Thursday, December 19

Scientists find methane-spewing mud volcano in massive ice age blast crater 2023

Arctic ocean explorers found an underwater volcano spewing dirt and methane from a bigger crater that likely developed during a catastrophic eruption at the end of the last ice age.

The strange structure was discovered 80 miles (130 kilometers) south of Norway’s Bear Island, Bjørnøya, in the Barents Sea.

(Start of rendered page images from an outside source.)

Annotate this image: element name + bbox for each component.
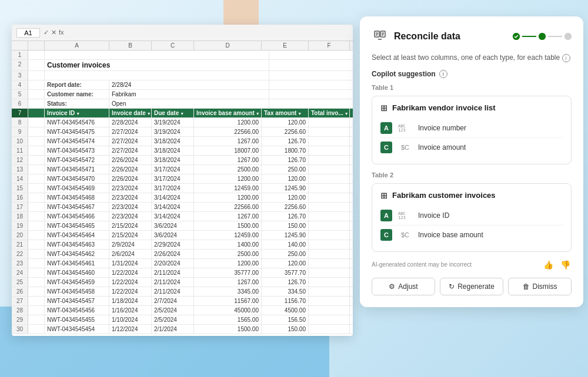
table-row: 14NWT-04345454702/26/20243/17/20241200.0… (12, 174, 353, 184)
field-letter-c1: C (380, 142, 392, 153)
customer-value: Fabrikam (109, 90, 269, 99)
progress-steps (513, 33, 572, 40)
table-row: 16NWT-04345454682/23/20243/14/20241200.0… (12, 193, 353, 203)
svg-text:123: 123 (398, 128, 406, 132)
regenerate-button[interactable]: ↻ Regenerate (440, 278, 503, 295)
field-type-currency-1: $C (397, 144, 413, 151)
table-row: 15NWT-04345454692/23/20243/17/202412459.… (12, 184, 353, 193)
thumbs-up-button[interactable]: 👍 (542, 259, 554, 271)
step-3 (564, 33, 572, 40)
table-row: 12NWT-04345454722/26/20243/18/20241267.0… (12, 156, 353, 165)
action-buttons: ⚙ Adjust ↻ Regenerate 🗑 Dismiss (372, 278, 572, 295)
panel-title: Reconcile data (394, 31, 460, 42)
table1-icon: ⊞ (380, 103, 387, 113)
panel-header: Reconcile data (372, 28, 572, 45)
ai-footer: AI-generated content may be incorrect 👍 … (372, 259, 572, 271)
table2-field-2[interactable]: C $C Invoice base amount (380, 225, 563, 244)
table-row: 5 Customer name: Fabrikam (12, 90, 353, 99)
formula-input[interactable] (68, 29, 348, 36)
table2-field1-name: Invoice ID (418, 211, 449, 220)
table-row: 6 Status: Open (12, 99, 353, 109)
table1-label: Table 1 (372, 84, 572, 91)
col-header-d[interactable]: D (194, 41, 262, 50)
table-row: 24NWT-04345454601/22/20242/11/202435777.… (12, 268, 353, 278)
table2-field2-name: Invoice base amount (418, 231, 483, 239)
table-row: 4 Report date: 2/28/24 (12, 80, 353, 90)
dismiss-icon: 🗑 (523, 282, 530, 291)
table1-card: ⊞ Fabrikam vendor invoice list A ABC123 … (372, 96, 572, 164)
thumbs-down-button[interactable]: 👎 (559, 259, 572, 271)
status-value: Open (109, 99, 269, 108)
dismiss-button[interactable]: 🗑 Dismiss (508, 278, 572, 295)
table1-field1-name: Invoice number (418, 124, 466, 132)
table1-field-2[interactable]: C $C Invoice amount (380, 138, 563, 157)
table2-field-1[interactable]: A ABC123 Invoice ID (380, 206, 563, 225)
spreadsheet: A1 ✓ ✕ fx A B C D E F 1 2 Customer invoi… (12, 25, 353, 336)
col-header-c[interactable]: C (152, 41, 194, 50)
table-row: 7 Invoice ID Invoice date Due date Invoi… (12, 109, 353, 118)
copilot-info-icon[interactable]: i (439, 70, 447, 78)
table-row: 25NWT-04345454591/22/20242/11/20241267.0… (12, 278, 353, 287)
table-row: 9NWT-04345454752/27/20243/19/202422566.0… (12, 127, 353, 137)
step-line-1 (522, 36, 536, 37)
table-row: 30NWT-04345454541/12/20242/1/20241500.00… (12, 325, 353, 334)
table-row: 13NWT-04345454712/26/20243/17/20242500.0… (12, 165, 353, 174)
excel-toolbar: A1 ✓ ✕ fx (12, 25, 353, 41)
table-row: 27NWT-04345454571/18/20242/7/202411567.0… (12, 297, 353, 306)
table-row: 29NWT-04345454551/10/20242/5/20241565.00… (12, 315, 353, 325)
data-rows-container: 8NWT-04345454762/28/20243/19/20241200.00… (12, 118, 353, 334)
adjust-button[interactable]: ⚙ Adjust (372, 278, 435, 295)
table2-card: ⊞ Fabrikam customer invoices A ABC123 In… (372, 183, 572, 252)
cross-icon[interactable]: ✕ (51, 29, 56, 36)
spreadsheet-title: Customer invoices (45, 60, 269, 70)
table1-field2-name: Invoice amount (418, 143, 466, 152)
col-header-a[interactable]: A (45, 41, 109, 50)
table-row: 11NWT-04345454732/27/20243/18/202418007.… (12, 146, 353, 156)
cell-reference[interactable]: A1 (16, 28, 40, 38)
col-header-b[interactable]: B (109, 41, 152, 50)
table-row: 1 (12, 51, 353, 60)
feedback-icons: 👍 👎 (542, 259, 572, 271)
table-row: 22NWT-04345454622/6/20242/26/20242500.00… (12, 250, 353, 259)
regenerate-icon: ↻ (449, 282, 455, 291)
svg-text:123: 123 (398, 216, 406, 220)
formula-icon: fx (59, 29, 64, 36)
col-header-f[interactable]: F (309, 41, 350, 50)
svg-point-10 (564, 33, 572, 40)
table2-label: Table 2 (372, 171, 572, 179)
table2-title: ⊞ Fabrikam customer invoices (380, 191, 563, 200)
step-2 (539, 33, 546, 40)
row-num-header (12, 41, 28, 50)
report-date-value: 2/28/24 (109, 80, 269, 89)
table1-title: ⊞ Fabrikam vendor invoice list (380, 103, 563, 113)
reconcile-panel: Reconcile data Select at least two colum… (360, 16, 583, 307)
step-line-2 (548, 36, 562, 37)
table-row: 18NWT-04345454662/23/20243/14/20241267.0… (12, 212, 353, 221)
field-type-text-1: ABC123 (397, 123, 413, 133)
table-row: 2 Customer invoices (12, 60, 353, 71)
table-row: 17NWT-04345454672/23/20243/14/202422566.… (12, 203, 353, 212)
field-type-text-2: ABC123 (397, 210, 413, 221)
table-row: 3 (12, 71, 353, 80)
table-row: 23NWT-04345454611/31/20242/20/20241200.0… (12, 259, 353, 268)
col-header-e[interactable]: E (262, 41, 309, 50)
svg-point-9 (539, 33, 546, 40)
field-letter-a1: A (380, 122, 392, 134)
checkmark-icon[interactable]: ✓ (44, 29, 49, 36)
table-row: 20NWT-04345454642/15/20243/6/202412459.0… (12, 231, 353, 240)
report-date-label: Report date: (45, 80, 109, 89)
field-type-currency-2: $C (397, 231, 413, 238)
panel-title-row: Reconcile data (372, 28, 460, 45)
description-info-icon[interactable]: i (562, 54, 570, 62)
customer-label: Customer name: (45, 90, 109, 99)
table-row: 8NWT-04345454762/28/20243/19/20241200.00… (12, 118, 353, 127)
status-label: Status: (45, 99, 109, 108)
reconcile-icon (372, 28, 388, 45)
column-headers: A B C D E F (12, 41, 353, 51)
field-letter-a2: A (380, 210, 392, 221)
table1-field-1[interactable]: A ABC123 Invoice number (380, 119, 563, 138)
step-1 (513, 33, 520, 40)
table-row: 26NWT-04345454581/22/20242/11/20243345.0… (12, 287, 353, 297)
field-letter-c2: C (380, 229, 392, 241)
adjust-icon: ⚙ (389, 282, 395, 291)
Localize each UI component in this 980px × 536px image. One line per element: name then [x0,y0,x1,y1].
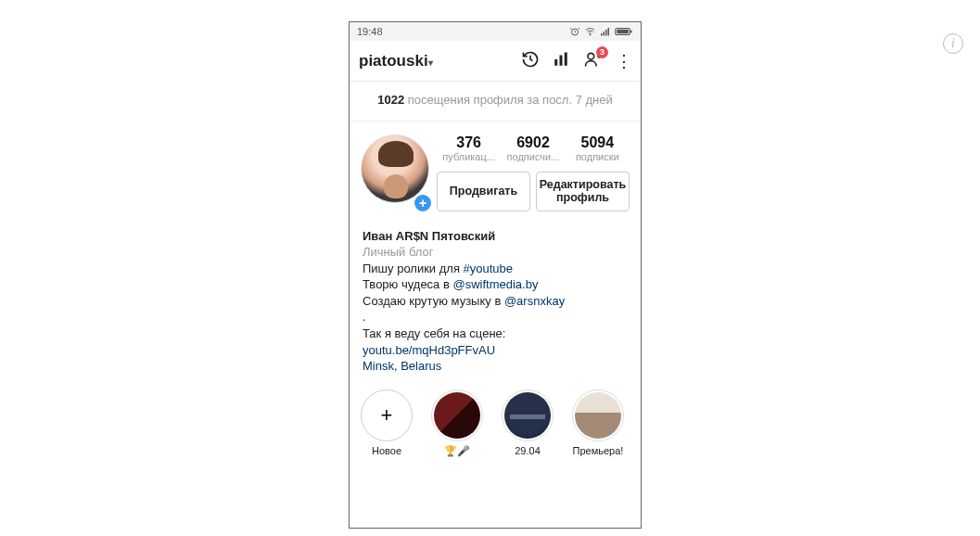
highlight-3-label: Премьера! [568,445,628,456]
profile-header: piatouski ▾ 3 ⋮ [350,41,641,82]
posts-label: публикац... [437,151,501,162]
svg-rect-5 [608,28,610,36]
status-bar: 19:48 [350,22,641,41]
followers-stat[interactable]: 6902 подписчи... [501,134,565,162]
bio-link[interactable]: youtu.be/mqHd3pFFvAU [363,342,628,359]
followers-label: подписчи... [501,151,565,162]
highlight-3-cover [572,389,624,441]
category-label: Личный блог [363,244,628,261]
chevron-down-icon: ▾ [428,57,433,68]
wifi-icon [584,26,596,37]
page-info-icon[interactable]: i [943,33,963,54]
add-story-icon[interactable]: + [413,193,433,213]
mention-arsnxkay[interactable]: @arsnxkay [504,294,565,308]
username-dropdown[interactable]: piatouski ▾ [359,52,433,70]
bio-location[interactable]: Minsk, Belarus [363,358,628,375]
avatar-container[interactable]: + [361,134,431,211]
highlight-2-label: 29.04 [498,445,557,456]
svg-rect-3 [604,32,605,36]
bio-line-3: Создаю крутую музыку в @arsnxkay [363,293,628,310]
stats-row: 376 публикац... 6902 подписчи... 5094 по… [437,134,630,162]
bio-line-1: Пишу ролики для #youtube [363,261,628,277]
username-text: piatouski [359,52,428,70]
visits-label-2: 7 дней [576,93,613,107]
bio-dot: . [363,309,628,325]
svg-rect-4 [605,30,607,36]
svg-rect-11 [565,52,567,65]
highlights-row: + Новое 🏆🎤 29.04 Премьера! [350,384,641,457]
promote-button[interactable]: Продвигать [437,172,530,211]
highlight-new-label: Новое [357,445,416,456]
highlight-3[interactable]: Премьера! [568,389,628,457]
discover-people-icon[interactable]: 3 [582,50,603,72]
posts-stat[interactable]: 376 публикац... [437,134,501,162]
followers-count: 6902 [501,134,565,151]
svg-rect-10 [560,55,563,65]
battery-icon [615,26,633,37]
edit-profile-button[interactable]: Редактировать профиль [536,172,630,211]
signal-icon [600,26,611,37]
profile-visits-banner[interactable]: 1022 посещения профиля за посл. 7 дней [350,82,641,121]
bio-line-2: Творю чудеса в @swiftmedia.by [363,276,628,293]
plus-icon: + [361,389,413,441]
svg-rect-8 [630,31,631,33]
highlight-2-cover [502,389,554,441]
archive-icon[interactable] [521,50,540,72]
highlight-1-label: 🏆🎤 [427,445,487,457]
alarm-icon [569,26,580,37]
insights-icon[interactable] [553,50,569,72]
posts-count: 376 [437,134,501,151]
status-time: 19:48 [357,26,383,37]
display-name: Иван AR$N Пятовский [363,228,628,245]
highlight-1-cover [431,389,483,441]
following-label: подписки [566,151,630,162]
menu-icon[interactable]: ⋮ [616,53,631,70]
svg-rect-9 [554,59,557,66]
following-stat[interactable]: 5094 подписки [566,134,630,162]
profile-summary: + 376 публикац... 6902 подписчи... 5094 … [350,121,641,213]
mention-swiftmedia[interactable]: @swiftmedia.by [452,277,538,291]
bio-section: Иван AR$N Пятовский Личный блог Пишу рол… [350,213,641,384]
hashtag-youtube[interactable]: #youtube [464,262,514,275]
svg-rect-7 [617,30,629,33]
notification-badge: 3 [596,46,608,58]
phone-frame: 19:48 piatouski ▾ [349,21,642,529]
visits-label-1: посещения профиля за посл. [404,93,576,107]
following-count: 5094 [566,134,630,151]
highlight-2[interactable]: 29.04 [498,389,557,457]
svg-rect-2 [601,33,603,36]
svg-point-12 [588,53,594,59]
bio-line-4: Так я веду себя на сцене: [363,325,628,342]
highlight-new[interactable]: + Новое [357,389,416,457]
highlight-1[interactable]: 🏆🎤 [427,389,487,457]
svg-point-1 [590,34,591,35]
visits-count: 1022 [377,93,404,107]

The team called the volcano the Borealis Mud Volcano.

“Exploring the seabed and discovering new methane [seeps] is like finding hidden treasures,” said Stefan Buenz(opens in new tab), a professor at The Arctic University of Norway (University of Tromsø) and co-leader of the AKMA expedition that made the discovery.

“Every time we go down to the seabed, we get the feeling that we have just begun to understand the great and incredible diversity of such [seep] systems,” Buenz said in a translated statement

Submarine mud volcanoes are generated by methane-rich fluid and gas ejection.

The Borealis Mud Volcano is 8 feet tall and 23 feet (7 meters) wide. On May 7, the scientists utilized a remote-controlled rover to film the little mount releasing a methane-rich muddy fluid. Once in the atmosphere, methane is a potent greenhouse gas.

The volcano stands in a 984-foot-wide, 25-meter-deep crater. According to the statement, a large methane eruption following the last glacial era 18,000 years ago caused the unusual creation 1,312 feet (400 m) below the sea level.

“Seeing an underwater eruption in real time reminds me how ‘alive’ our planet is,” stated expedition leader and Arctic University of Norway geology professor Giuliana Panieri(opens in new tab).

The volcano’s flanks were teeming with animal life feeding off thousands-year-old carbonate crusts, mineral crusts formed when microorganisms consume methane and produce bicarbonate. They saw sponges, corals, starfish, sea spiders, and other crustaceans.

Håkon Mosby is Norway’s only other mud volcano. According to the University of Bergen’s Center for Geobiology, this 0.6-mile-wide (1 km) structure was found 4,100 feet (1,250 m) underneath the seabed south of Svalbard in 1995. According to a 2021 Lecture Notes in Earth System Sciences chapter(opens in new tab), underwater mud volcanoes may be hundreds or thousands worldwide.

Since they spit water, minerals, and fine debris from deep below Earth’s crust, these volcanoes offer a rare glimpse into geological processes. Panieri said they may reveal Earth’s past ecosystems and other worlds’ systems.

AKMA is a three-part Arctic methane expedition. Arctic scientists are searching for similar structures. “We do not rule out the possibility of discovering other mud volcanoes in the Barents Sea,” Panieri added.